Gerade aus diesem Grund kümmert Mann sich mit großer Leidenschaft selbst um sein Hemd. Bügeln inklusive. Dabei ist der Umgang mit dem Bügeleisen nicht eigentlich das Problem. Was mich echt stresst, sind die kleinen Etiketten unterhalb des Kragens. Das sind diese Stoffdinger, die Marke, Qualität, Größe usw. anzeigen. Das Ekelhafte daran ist, dass diese Teilchen mich beim Tragen des Hemdes furchtbar stören. Hatte ich stören gesagt? Nein: sie machen mich fast wahnsinnig. Das ständige Jucken vergällt mir die Freude am Hemd. Doch das war gestern. Heute stelle ich mich dem Thema. Mit großem Ernst und Eifer. Um das Hemd für den Alltag tauglich zu machen, verhalte ich mich z.B. wie der Tuner eines Autos, der Teile des Motors nacharbeitet, oder etwa Metall entgratet (dieser Artikel wendet sich ausschließlich an Männer, an richtige Männer). Frauen werden das nie verstehen. Jedenfalls muss der Einnäher raus. Das ist nicht so einfach, wie es sich anhört.

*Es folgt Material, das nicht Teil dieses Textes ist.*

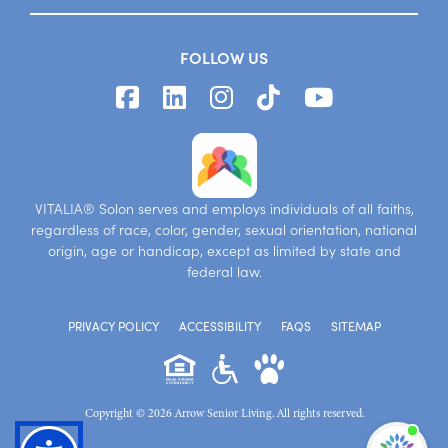
FOLLOW US
VITALIA® Solon serves and employs individuals of all faiths,
regardless of race, color, gender, sexual orientation, national
origin, age or handicap, except as limited by state and
federal law.
PRIVACY POLICY
ACCESSIBILITY
FAQS
SITEMAP
Copyright © 2026 Arrow Senior Living. All rights reserved.
I'm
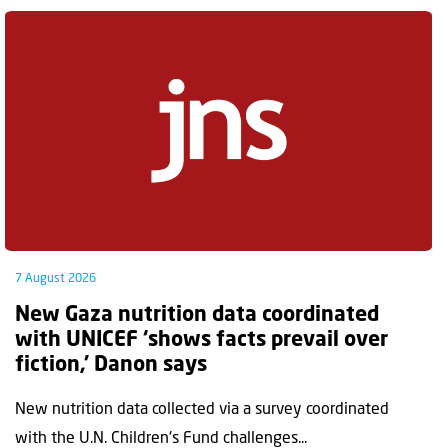
7 August 2026
New Gaza nutrition data coordinated
with UNICEF ‘shows facts prevail over
fiction,’ Danon says
New nutrition data collected via a survey coordinated
with the U.N. Children's Fund challenges...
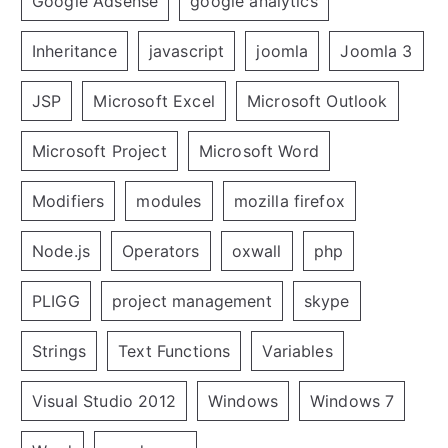
Google Adsense
google analytics
Inheritance
javascript
joomla
Joomla 3
JSP
Microsoft Excel
Microsoft Outlook
Microsoft Project
Microsoft Word
Modifiers
modules
mozilla firefox
Node.js
Operators
oxwall
php
PLIGG
project management
skype
Strings
Text Functions
Variables
Visual Studio 2012
Windows
Windows 7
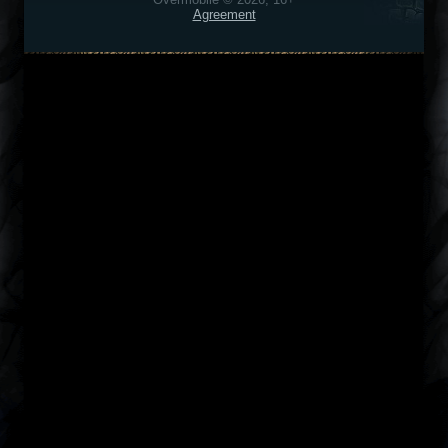
Agreement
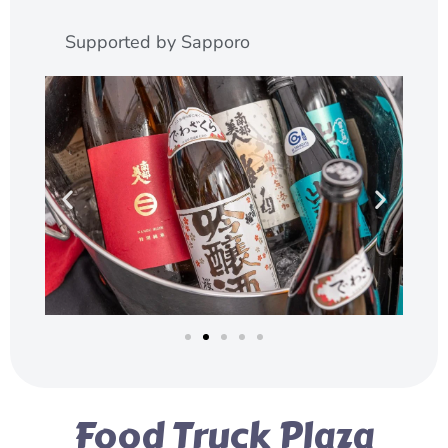
Supported by Sapporo
Food Truck Plaza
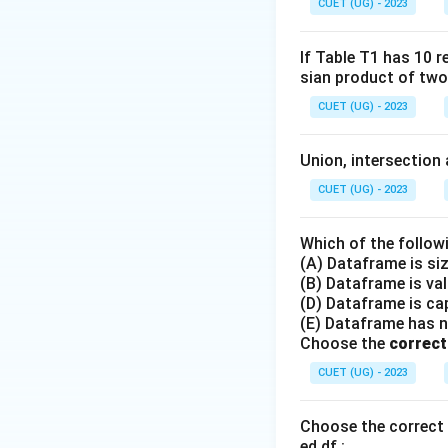
CUET (UG) - 2023
If Table T1 has 10 r
sian product of two
CUET (UG) - 2023
Union, intersection 
CUET (UG) - 2023
Which of the follow
(A) Dataframe is si
(B) Dataframe is va
(D) Dataframe is cap
(E) Dataframe has 
Choose the
correct
CUET (UG) - 2023
Choose the correct 
ed df :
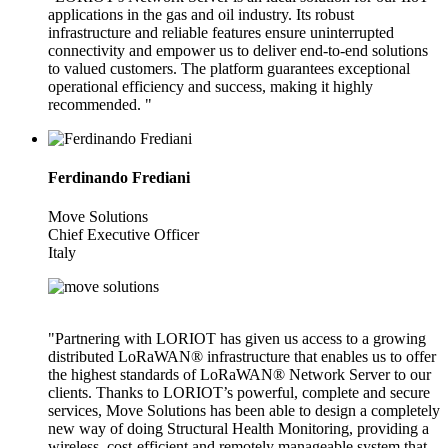
applications in the gas and oil industry. Its robust
infrastructure and reliable features ensure uninterrupted
connectivity and empower us to deliver end-to-end solutions
to valued customers. The platform guarantees exceptional
operational efficiency and success, making it highly
recommended. "
Ferdinando Frediani
Move Solutions
Chief Executive Officer
Italy
"Partnering with LORIOT has given us access to a growing
distributed LoRaWAN® infrastructure that enables us to offer
the highest standards of LoRaWAN® Network Server to our
clients. Thanks to LORIOT’s powerful, complete and secure
services, Move Solutions has been able to design a completely
new way of doing Structural Health Monitoring, providing a
wireless, cost-efficient and remotely manageable system that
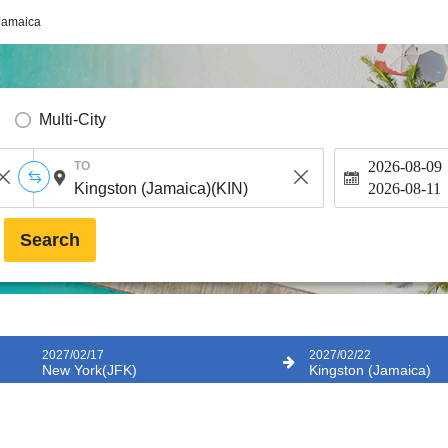
Jamaica
Multi-City
2026-08-09
TO
2026-08-11
Search
2027/02/17
2027/02/22
New York(JFK)
Kingston (Jamaica)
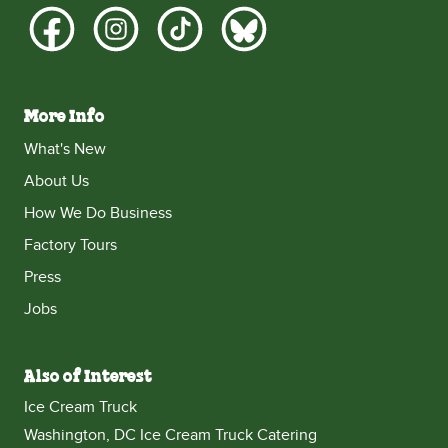
More Info
What's New
About Us
How We Do Business
Factory Tours
Press
Jobs
Also of Interest
Ice Cream Truck
Washington, DC Ice Cream Truck Catering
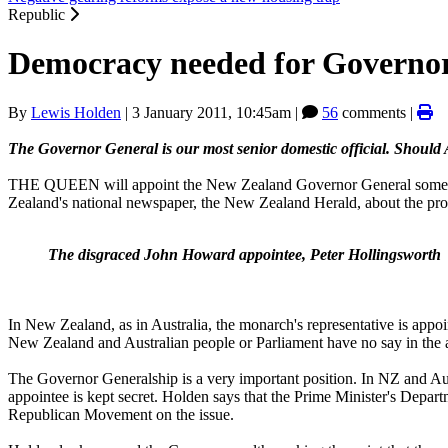
Republic
Democracy needed for Governo
By
Lewis Holden
|
3 January 2011, 10:45am
|
56
comments |
The Governor General is our most senior domestic official. Should 
THE QUEEN will appoint the New Zealand Governor General some ti
Zealand's national newspaper, the New Zealand Herald, about the proce
The disgraced John Howard appointee, Peter Hollingsworth
In New Zealand, as in Australia, the monarch's representative is appoin
New Zealand and Australian people or Parliament have no say in the a
The Governor Generalship is a very important position. In NZ and Austr
appointee is kept secret. Holden says that the Prime Minister's Depa
Republican Movement on the issue.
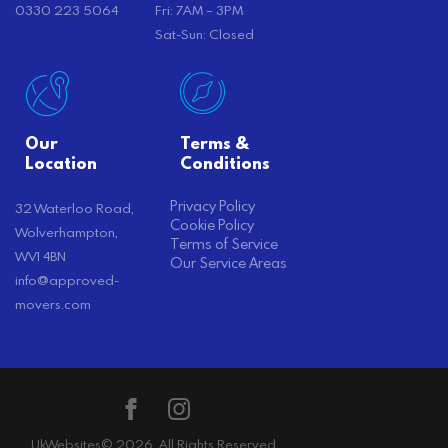
0330 223 5064
Fri: 7AM – 3PM
Sat-Sun: Closed
Our
Terms &
Location
Conditions
Privacy Policy
32 Waterloo Road,
Cookie Policy
Wolverhampton,
Terms of Service
WV1 4BN
Our Service Areas
info@approved-
movers.com
UkWebsites
© 2026. All Rights Reserved.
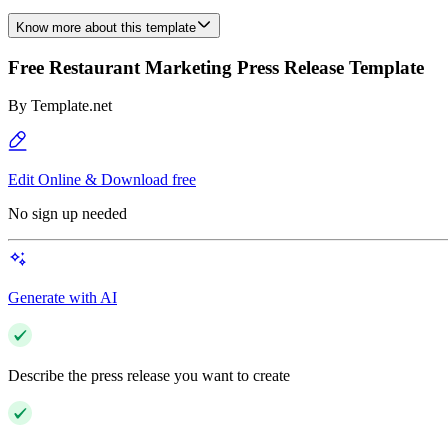
Know more about this template
Free Restaurant Marketing Press Release Template
By
Template.net
Edit Online & Download free
No sign up needed
Generate with AI
Describe the press release you want to create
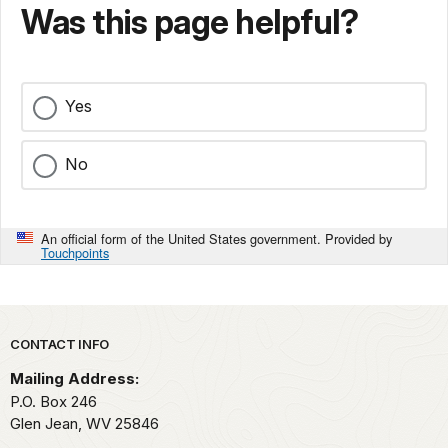
Was this page helpful?
Yes
No
An official form of the United States government. Provided by
Touchpoints
Park footer
CONTACT INFO
Mailing Address:
P.O. Box 246
Glen Jean,
WV
25846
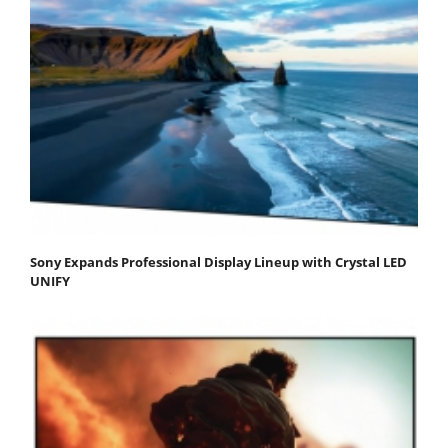
Sony Expands Professional Display Lineup with Crystal LED
UNIFY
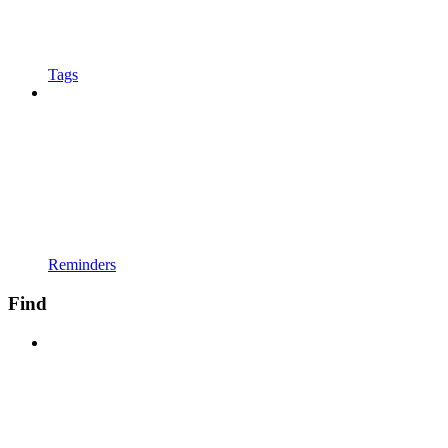
Tags
Reminders
Find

Denn diese kleinen Teile sind derart gemein mit dem Hemd vernäht, dass es für mich immer den Anschein hat, als wär’s für alle Ewigkeit. Auch wenn das Hemd der letzte Mist sein sollte – diese Teile halten bis an den Jüngsten Tag. Mit Gewalt geht da gar nichts. Da ruiniert man sich allenfalls sein Hemd. Deshalb ist es wichtig, dass man sich beim Versuch, das eingenähte Teil zu entfernen, Zeit lässt. Man muss den Alltag vollständig ausblenden. Zweckmäßigerweise tritt man ein in die Phase der Meditation. Man muss voll konzentriert und ganz bei sich sein. Dort, im Inneren des Hemdes, knapp unterhalb des Kragens, übe ich das Handwerk des Mich-Findens in aller Stille aus. Hier empfiehlt sich ggf eine meditative Musik. Aber auch eine CD kann hilfreich sein, auf der z.B. ein zeitgenössischer Autor aus seinem neuen, sterbens-langweiligen Roman vorliest. All das hilft mir, mich ‚runterzufahren’. So konzentriere ich mich auf das Wesentliche, nämlich mein neuerworbenes Hemd tragbar zu machen. Und das geht so: Nachdem ich die Schreibtischlampe voll auf den Problempunkt auf der Innenrückseite des Hemdkragens gerichtet habe, erkenne ich in aller Klarheit die Komplexität der zu bewältigenden Aufgabe. Überaus behutsam versuche ich mich am ersten Schnitt. Hierzu bediene ich mich am liebsten eines kleinen Teppichmessers. Natürlich gibt es auch andere Werkzeuge. Die bekommt man meist in Handarbeitsgeschäften. Es wäre mir allerdings ein bisschen peinlich, wenn Bekannte mich dabei ertappten, wie ich aus so einem Geschäft komme. Die könnten ja denken, ich hätte mir eben eine Strickliesel gekauft. Nein, nein. Deshalb also das andere Messerchen. Mit ihm setze ich jetzt die nötigen mikroskopisch feinen Schnitte, die es braucht; mit ruhiger Hand, wie ein Augenchirurg sein Skalpell. Aber genug der Details.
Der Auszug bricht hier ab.